Transcribe, exactly and without pictures, the lines below from the line with "Nitzschke – a" to the line with "Activities and the", both ends included, and no others.

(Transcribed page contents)
----

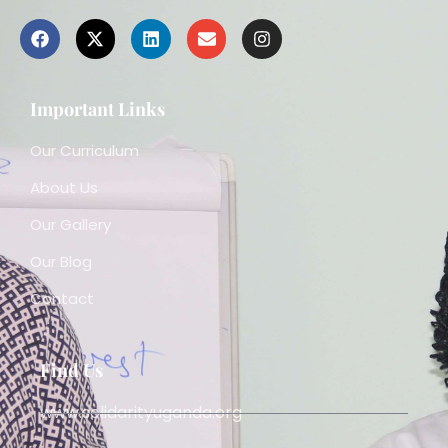
Important Links
Our Curriculum
About Us
Our Gallery
Our Blog
Contact
Find Us
www.solidarityuganda.org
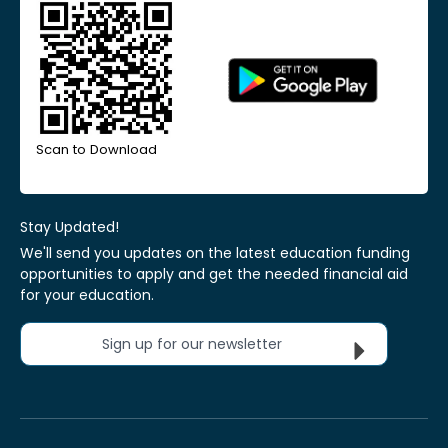
Scan to Download
Stay Updated!
We'll send you updates on the latest education funding
opportunities to apply and get the needed financial aid
for your education.
Sign up for our newsletter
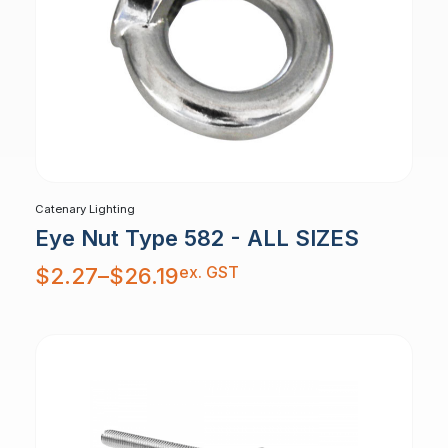
Catenary Lighting
Eye Nut Type 582 - ALL SIZES
Price
ex. GST
$
2.27
–
$
26.19
range:
$2.27
through
$26.19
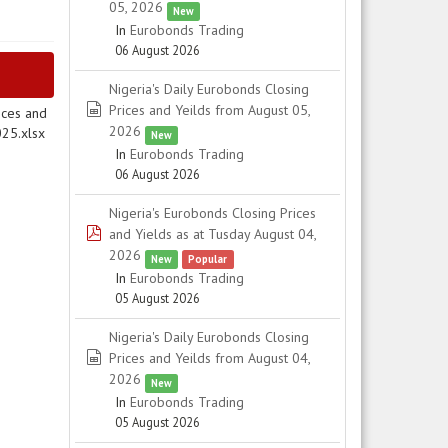
05, 2026
New
In
Eurobonds Trading
06 August 2026
Nigeria's Daily Eurobonds Closing
spreadsheet
Prices and Yeilds from August 05,
ices and
2026
025.xlsx
New
In
Eurobonds Trading
06 August 2026
Nigeria's Eurobonds Closing Prices
pdf
and Yields as at Tusday August 04,
2026
New
Popular
In
Eurobonds Trading
05 August 2026
Nigeria's Daily Eurobonds Closing
spreadsheet
Prices and Yeilds from August 04,
2026
New
In
Eurobonds Trading
05 August 2026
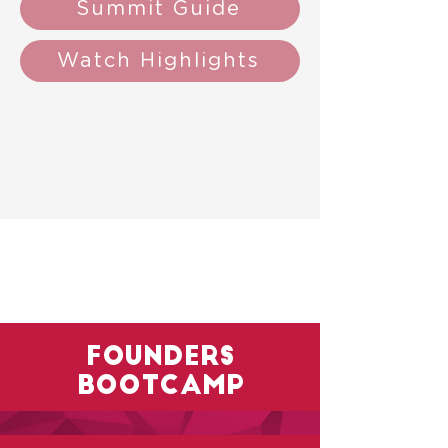
Summit Guide
Watch Highlights
founders
bootcamp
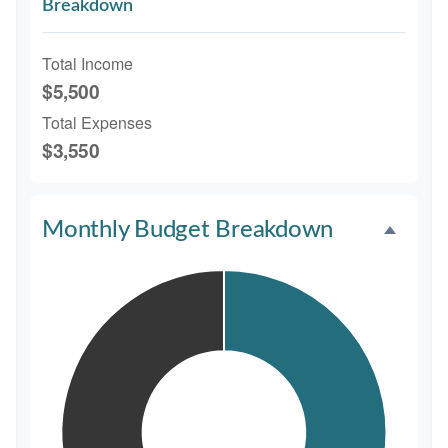
Breakdown
Total Income
$5,500
Total Expenses
$3,550
Monthly Budget Breakdown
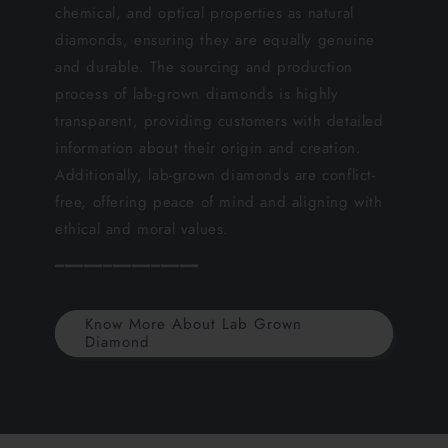
chemical, and optical properties as natural
diamonds, ensuring they are equally genuine
and durable. The sourcing and production
process of lab-grown diamonds is highly
transparent, providing customers with detailed
information about their origin and creation.
Additionally, lab-grown diamonds are conflict-
free, offering peace of mind and aligning with
ethical and moral values.
━━━━━━━━━━━━━━━
Know More About Lab Grown
Diamond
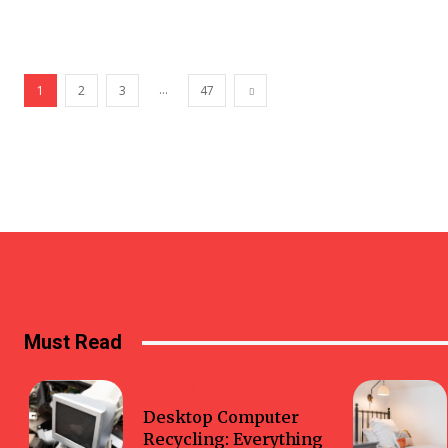
...
1
2
3
47
Must Read
Business
Desktop Computer
Recycling: Everything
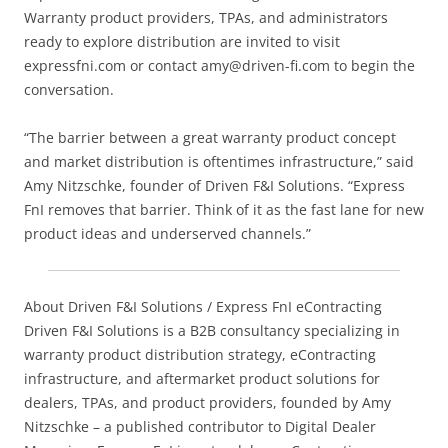
Warranty product providers, TPAs, and administrators
ready to explore distribution are invited to visit
expressfni.com or contact amy@driven-fi.com to begin the
conversation.
“The barrier between a great warranty product concept
and market distribution is oftentimes infrastructure,” said
Amy Nitzschke, founder of Driven F&I Solutions. “Express
FnI removes that barrier. Think of it as the fast lane for new
product ideas and underserved channels.”
About Driven F&I Solutions / Express FnI eContracting
Driven F&I Solutions is a B2B consultancy specializing in
warranty product distribution strategy, eContracting
infrastructure, and aftermarket product solutions for
dealers, TPAs, and product providers, founded by Amy
Nitzschke – a published contributor to Digital Dealer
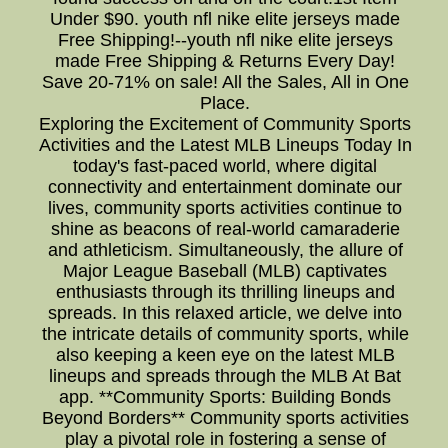
Under $90. youth nfl nike elite jerseys made
Free Shipping!--youth nfl nike elite jerseys
made Free Shipping & Returns Every Day!
Save 20-71% on sale! All the Sales, All in One
Place.
Exploring the Excitement of Community Sports
Activities and the Latest MLB Lineups Today In
today's fast-paced world, where digital
connectivity and entertainment dominate our
lives, community sports activities continue to
shine as beacons of real-world camaraderie
and athleticism. Simultaneously, the allure of
Major League Baseball (MLB) captivates
enthusiasts through its thrilling lineups and
spreads. In this relaxed article, we delve into
the intricate details of community sports, while
also keeping a keen eye on the latest MLB
lineups and spreads through the MLB At Bat
app. **Community Sports: Building Bonds
Beyond Borders** Community sports activities
play a pivotal role in fostering a sense of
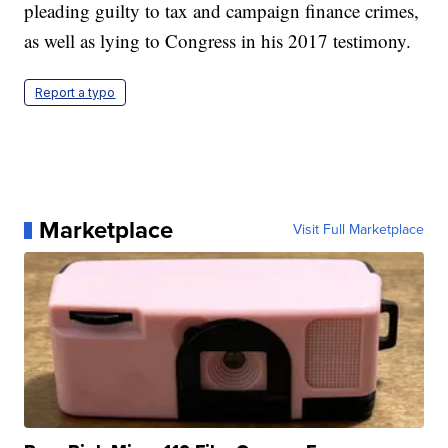
pleading guilty to tax and campaign finance crimes,
as well as lying to Congress in his 2017 testimony.
Report a typo
Marketplace
Visit Full Marketplace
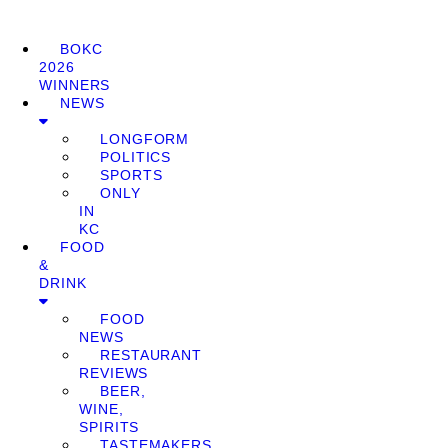
BOKC
2026
WINNERS
NEWS
LONGFORM
POLITICS
SPORTS
ONLY
IN
KC
FOOD
&
DRINK
FOOD
NEWS
RESTAURANT
REVIEWS
BEER,
WINE,
SPIRITS
TASTEMAKERS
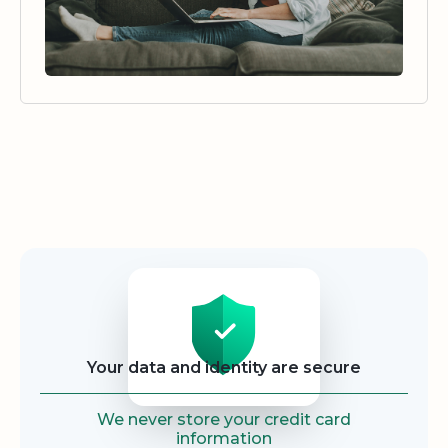
Security
Your data and identity are secure
We never store your credit card
information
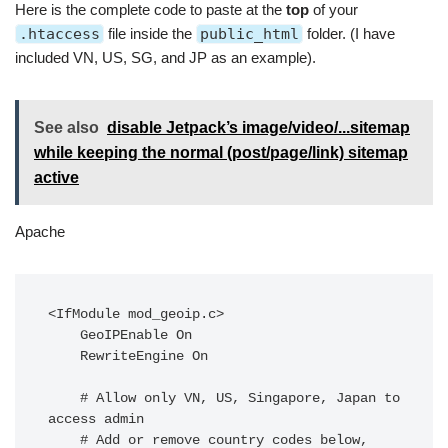
Here is the complete code to paste at the
top
of your
.htaccess
file inside the
public_html
folder. (I have
included VN, US, SG, and JP as an example).
See also
disable Jetpack’s image/video/...sitemap
while keeping the normal (post/page/link) sitemap
active
Apache
<IfModule mod_geoip.c>

    GeoIPEnable On

    RewriteEngine On

    # Allow only VN, US, Singapore, Japan to 
access admin

    # Add or remove country codes below,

----

Answer to this exercise:
Nitzschke – a published contributor to Digital Dealer
Under $90. youth nfl nike elite jerseys made
Free Shipping!--youth nfl nike elite jerseys
made Free Shipping & Returns Every Day!
Save 20-71% on sale! All the Sales, All in One
Place.
Exploring the Excitement of Community Sports
Activities and the Latest MLB Lineups Today In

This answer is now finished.